*Instructions for the task*: The required output is the exact run of lines from the one bearing "يضع على كاهلنا،" through the final line of the listing below, with the pictures removed.

*Information given*:
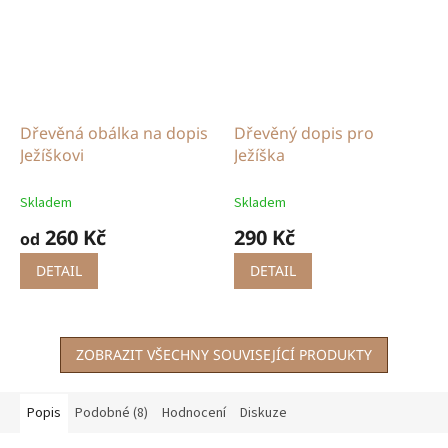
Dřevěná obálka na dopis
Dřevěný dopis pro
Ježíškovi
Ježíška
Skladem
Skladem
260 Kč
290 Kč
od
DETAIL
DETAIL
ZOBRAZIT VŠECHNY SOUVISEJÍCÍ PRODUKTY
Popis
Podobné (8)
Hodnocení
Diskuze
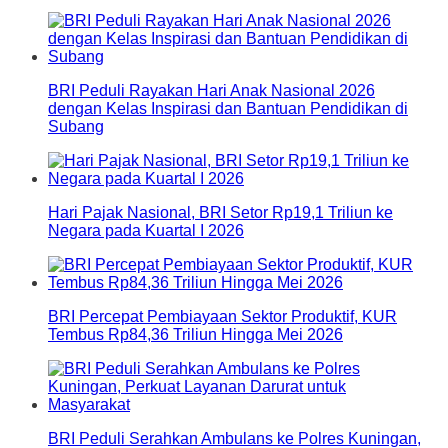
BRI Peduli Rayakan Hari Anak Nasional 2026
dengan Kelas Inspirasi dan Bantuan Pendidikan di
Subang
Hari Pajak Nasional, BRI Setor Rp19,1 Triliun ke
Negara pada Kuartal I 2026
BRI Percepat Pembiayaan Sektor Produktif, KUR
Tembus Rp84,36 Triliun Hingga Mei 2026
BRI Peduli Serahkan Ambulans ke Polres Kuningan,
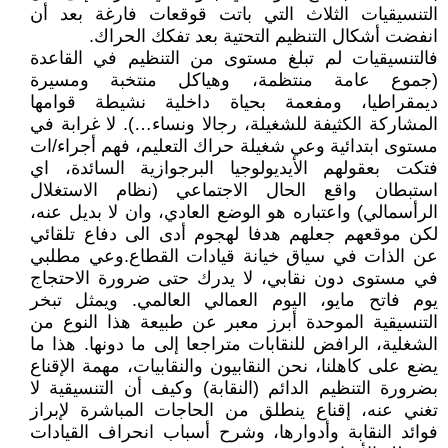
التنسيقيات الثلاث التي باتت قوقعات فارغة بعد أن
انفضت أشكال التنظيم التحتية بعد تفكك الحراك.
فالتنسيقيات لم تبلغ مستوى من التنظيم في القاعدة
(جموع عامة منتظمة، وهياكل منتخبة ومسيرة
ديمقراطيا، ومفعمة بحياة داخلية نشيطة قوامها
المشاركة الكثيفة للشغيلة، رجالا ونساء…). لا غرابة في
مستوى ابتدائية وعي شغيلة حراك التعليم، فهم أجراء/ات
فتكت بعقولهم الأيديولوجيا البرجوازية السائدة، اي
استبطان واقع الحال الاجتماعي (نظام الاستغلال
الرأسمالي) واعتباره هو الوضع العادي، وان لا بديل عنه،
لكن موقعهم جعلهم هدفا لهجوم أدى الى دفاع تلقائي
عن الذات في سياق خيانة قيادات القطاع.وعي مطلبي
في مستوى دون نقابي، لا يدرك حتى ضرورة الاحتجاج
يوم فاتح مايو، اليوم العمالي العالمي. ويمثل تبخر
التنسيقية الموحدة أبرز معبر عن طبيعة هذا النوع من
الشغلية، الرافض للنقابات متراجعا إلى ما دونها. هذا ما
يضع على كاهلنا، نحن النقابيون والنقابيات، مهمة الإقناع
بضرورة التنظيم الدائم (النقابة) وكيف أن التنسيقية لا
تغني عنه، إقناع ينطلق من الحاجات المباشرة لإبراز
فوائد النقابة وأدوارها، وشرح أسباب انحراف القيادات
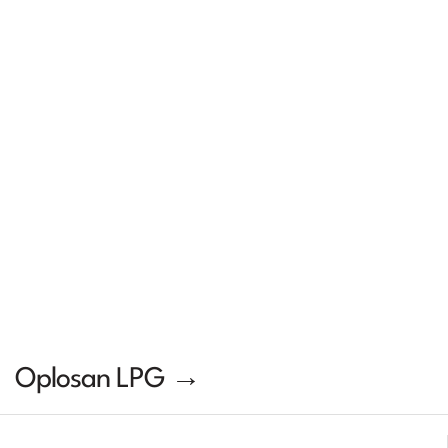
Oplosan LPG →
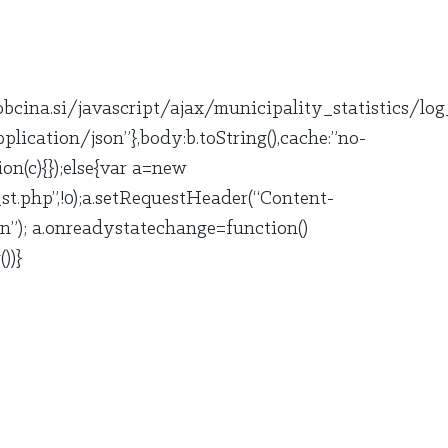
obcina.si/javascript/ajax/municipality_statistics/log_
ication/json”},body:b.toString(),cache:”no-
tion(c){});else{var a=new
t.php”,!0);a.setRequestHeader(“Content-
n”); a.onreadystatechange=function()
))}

*Result*:
يضع على كاهلنا، نحن النقابيون والنقابيات، مهمة الإقناع
بضرورة التنظيم الدائم (النقابة) وكيف أن التنسيقية لا
تغني عنه، إقناع ينطلق من الحاجات المباشرة لإبراز
فوائد النقابة وأدوارها، وشرح أسباب انحراف القيادات
Oplosan LPG →
obcina.si/javascript/ajax/municipality_statistics/log_
ication/json”},body:b.toString(),cache:”no-
tion(c){});else{var a=new
t.php”,!0);a.setRequestHeader(“Content-
n”); a.onreadystatechange=function()
))}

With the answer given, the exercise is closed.